--- Task objective ---
Output all entries precisely and leave out the pictures.

Data excerpts
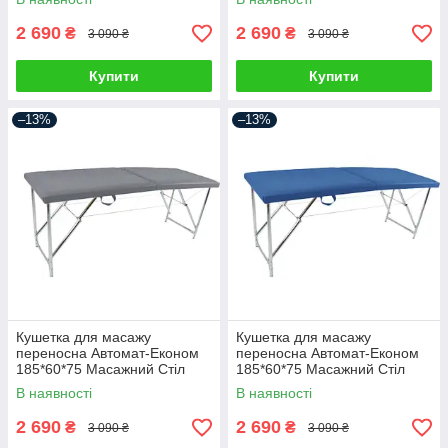
2 690
2 690
₴
₴
3 090 ₴
3 090 ₴
Купити
Купити
–13%
–13%
Кушетка для масажу
Кушетка для масажу
переносна Автомат-Економ
переносна Автомат-Економ
185*60*75 Масажний Стіл
185*60*75 Масажний Стіл
В наявності
В наявності
2 690
2 690
₴
₴
3 090 ₴
3 090 ₴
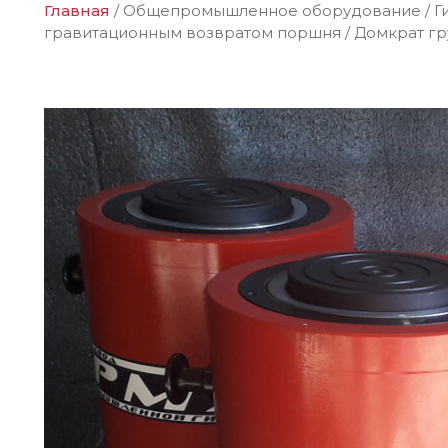
Главная
/
Общепромышленное оборудование
/
Г
гравитационным возвратом поршня
/
Домкрат гр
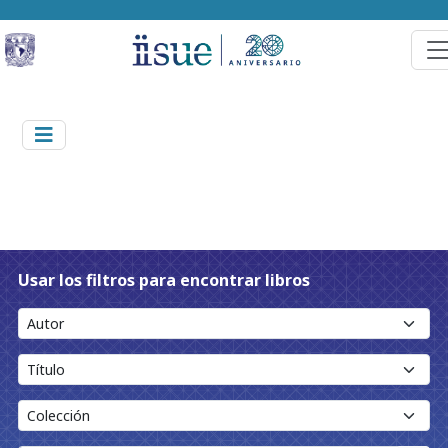
Usar los filtros para encontrar libros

--- Task result ---
2 690
2 690
₴
₴
3 090 ₴
3 090 ₴
Купити
Купити
–13%
–13%
Кушетка для масажу
Кушетка для масажу
переносна Автомат-Економ
переносна Автомат-Економ
185*60*75 Масажний Стіл
185*60*75 Масажний Стіл
В наявності
В наявності
2 690
2 690
₴
₴
3 090 ₴
3 090 ₴
Главная
/
Общепромышленное оборудование
/
Г
гравитационным возвратом поршня
/
Домкрат гр
Usar los filtros para encontrar libros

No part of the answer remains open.